Hernández's most recent moment and 15th career postseason home run was his sixth. The Dodgers were clinging to a two-run lead, and a tricky part of the Mets lineup was on the line. After Tommy Edman hit a two-out single to right and advanced to a block, Hernández capitalized on an error. Reed Garrett left a two-strike splitter across the plate. Hernández didn't miss it, making it through the cold New York night to hit a two-run shot that doubled the Dodgers' lead and allowed the club to further roll out its lever arms and have some breathing room.

Quiet bats reduce the Mets' margin for error

The Mets were eliminated for the second time in three games of this series, held by the inconsistent Walker Buehler and the regulars of the Los Angeles bullpen.

New York had a few chances early against Buehler. The second inning in particular stood out. After the Dodgers survived two unearned runs, the Mets loaded the bases with one out. But Francisco Alvarez, deep in October slump, struck out and Francisco Lindor struck out with a swing for a 3-2 curveball.
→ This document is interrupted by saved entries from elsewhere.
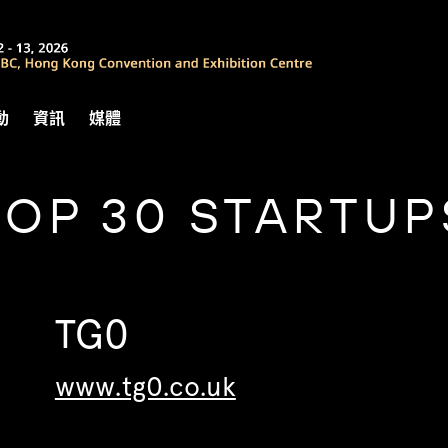
動
資訊
媒體
TOP 30 STARTUP
TG0
www.tg0.co.uk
Francisco Lindor and the Mets offense missed an early chance against Walker Buehler and never got going again. (Elsa/Getty Images)

Alvarez is 1 for 9 in the series, which doesn't sound too bad until you consider the context of these attacks. In the last two games alone, he went scoreless at bats with:

  • Runners in second and third and one out
  • The bases loaded and two outs
  • Runners on first and second and two outs
  • The bases are loaded with one out

This offensive silence made the Mets' defensive errors in that second inning all the more apparent. Los Angeles scored on a walk and three balls in the game that traveled a total of 36 feet, helped by an error by Alvarez and Luis Severino's inability to clean up two comebackers.
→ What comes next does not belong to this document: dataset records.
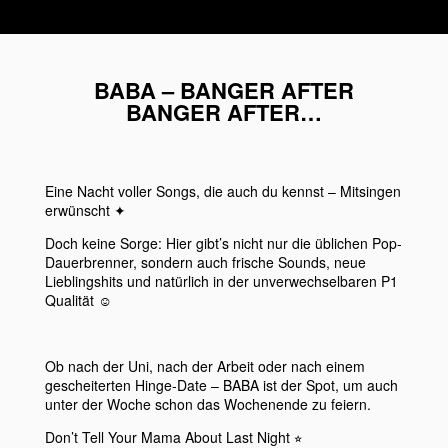
BABA – BANGER AFTER
BANGER AFTER…
Eine Nacht voller Songs, die auch du kennst – Mitsingen
erwünscht ✦
Doch keine Sorge: Hier gibt’s nicht nur die üblichen Pop-
Dauerbrenner, sondern auch frische Sounds, neue
Lieblingshits und natürlich in der unverwechselbaren P1
Qualität ☺︎
Ob nach der Uni, nach der Arbeit oder nach einem
gescheiterten Hinge-Date – BABA ist der Spot, um auch
unter der Woche schon das Wochenende zu feiern.
Don’t Tell Your Mama About Last Night ⭐︎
Buehler finds a swing-and-miss at the right time

It's not hard to tell the difference between the second innings of Buehler's two postseason starts. In the second inning of Game 3 of the NLDS against the San Diego Padres, Buehler reached six different two-strike counts, recording just one out. For the second time in his career, he finished the night with no strikeouts in a start. The Padres, the best contact team in the majors, put the ball in play. The Dodgers defense fumbled the inning behind him, resulting in six runs.

Bühler found something different on Wednesday evening. With a heavy diet of sweepers and curveballs, he hit more swing-and-miss than at any time since returning from a second Tommy John surgery on May 6. That proved sufficient, especially on an evening when he lacked his usual self-control. Buehler threw just 51 strikes on his 90 pitches in four scoreless innings, but managed 18 whiffs – his most of the season – and six strikeouts.

None was more important than the second inning. As the Mets loaded the bases with two walks and an infield single that Edman couldn't handle, Buehler relented. He froze the gaze of Francisco Alvarez with a fastball that hit the outside half of the plate, then ended a seven-pitch battle against Mets superstar Francisco Lindor with a curveball that the shortstop could only wave through to end the threat .

The two scoreless innings that followed left a rested Dodgers bullpen with a two-run lead, ideal circumstances for Los Angeles.